The portal, which will be available to students and faculty online in fall 2018, will allow faculty and graduate students to view information about graduate application and admission trends from 2008 to 2018.
“The issue is that much of this data has been available, but in different places,” said Vice Provost and Dean of Graduate Education Scott Lanyon. “I actually was surprised by how much data is available. People were frequently asking for this information, so I thought, let’s make it easy.”
The data portal will include information on student majors, gender, race and ethnicity, as well as international and domestic status of past and current students. It will also include information about students’ degree completion rates, funding, scholarships, fellowships, grants and alumni career paths.
According to Lanyon, the Graduate School has committed to joining a coalition of universities and research institutions that address transparency called the Coalition for Next Generation Life Science.
Peter Espenshade, co-director of the coalition, said there is a growing concern students are unaware of the diversity of careers after education. While many students who receive Ph.D. training often pursue career paths in academia, they can also go into fields that aren’t closely related to their degrees, he said.
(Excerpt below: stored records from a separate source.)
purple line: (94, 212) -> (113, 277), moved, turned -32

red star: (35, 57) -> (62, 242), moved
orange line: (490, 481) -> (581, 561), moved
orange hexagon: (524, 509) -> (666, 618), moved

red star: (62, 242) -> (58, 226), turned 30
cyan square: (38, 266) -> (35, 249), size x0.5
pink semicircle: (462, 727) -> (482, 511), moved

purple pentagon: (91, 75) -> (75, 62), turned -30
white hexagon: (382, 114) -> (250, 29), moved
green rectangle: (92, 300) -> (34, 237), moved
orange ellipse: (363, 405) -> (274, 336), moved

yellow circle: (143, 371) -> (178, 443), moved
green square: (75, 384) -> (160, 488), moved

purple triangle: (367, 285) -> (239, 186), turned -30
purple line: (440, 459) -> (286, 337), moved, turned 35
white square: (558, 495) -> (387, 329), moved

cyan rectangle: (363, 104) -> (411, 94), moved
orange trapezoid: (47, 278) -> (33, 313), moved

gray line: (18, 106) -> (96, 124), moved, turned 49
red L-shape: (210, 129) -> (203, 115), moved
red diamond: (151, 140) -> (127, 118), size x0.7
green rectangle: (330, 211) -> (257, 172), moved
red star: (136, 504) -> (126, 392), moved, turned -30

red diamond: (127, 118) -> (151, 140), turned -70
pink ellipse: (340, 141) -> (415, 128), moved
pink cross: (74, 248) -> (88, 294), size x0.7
The coalition aims to help potential students choose an academic path and improve training for today’s Ph.D. students and post-doctoral fellows.
“One barrier is the lack of available data,” he said. “It allows the student to be more informed.”
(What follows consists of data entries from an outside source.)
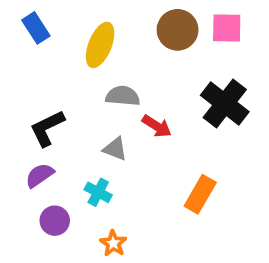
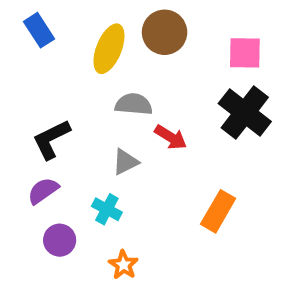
pink square: (227, 28) -> (245, 53), moved
brown circle: (178, 30) -> (165, 32), moved
gray triangle: (115, 149) -> (125, 162), turned -48

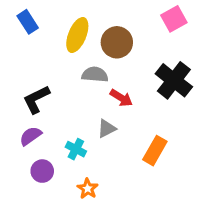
brown circle: (165, 32) -> (117, 42), moved
pink square: (245, 53) -> (174, 19), moved, turned -30
gray triangle: (125, 162) -> (107, 129), moved

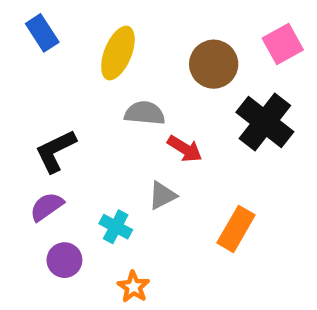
pink square: (174, 19) -> (283, 44), moved
brown circle: (117, 42) -> (214, 64), moved

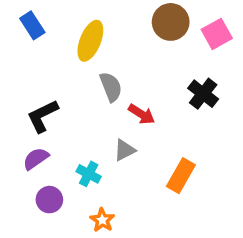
brown circle: (214, 64) -> (171, 22), moved
gray semicircle: (145, 113) -> (111, 87), turned 64
black cross: (265, 122) -> (203, 94), size x0.7

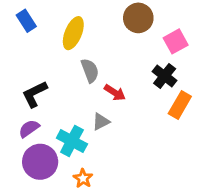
pink square: (217, 34) -> (176, 41), moved
cyan cross: (89, 174) -> (72, 141), size x1.5
orange rectangle: (181, 176) -> (180, 105), moved
purple circle: (49, 200) -> (40, 162), size x1.6

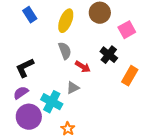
blue rectangle: (26, 21) -> (30, 15), moved
yellow ellipse: (73, 33) -> (66, 21), moved
black cross: (165, 76) -> (109, 55), moved
orange star: (83, 178) -> (68, 129), moved

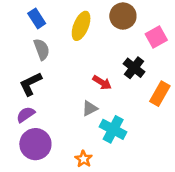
gray semicircle: (65, 51) -> (42, 49), moved
cyan cross: (52, 102) -> (113, 129), moved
The Association of American Universities made a statement in September urging universities around the country to commit to increasing transparency in order to improve Ph.D. education.
This includes allowing access to information about “student demographics, time to [complete a] degree, financial support and career paths and outcomes within and outside academia,” the statement reads.
Lanyon attended a University Senate Faculty Affairs Committee hearing in February to notify University governance of the school’s move to the portal.
Lanyon said some people may be concerned about publicizing certain information, but added that anonymity is still important.
Molly Schwartz, strategic communications consultant in the Graduate School, is working with Lanyon on designing the portal. She identifies significant data and works to make it comprehensible and cohesive.
Meetings with the Graduate School’s individual colleges will begin next week, Lanyon said.
“We’re providing a data portal for each of the [graduate school’s] colleges,” Schwartz said. “We’re going to provide all this information to the colleges and say ‘what information would you not be comfortable sharing, and if so, why?’”
Users will sign in with their University x500 account, but the actual data is housed on a server called Tableau. Some data will be made publicly available in January.
“There’s a lot of layers of security right now,” Schwartz said. “We’re trying to figure out what people are comfortable sharing publicly.”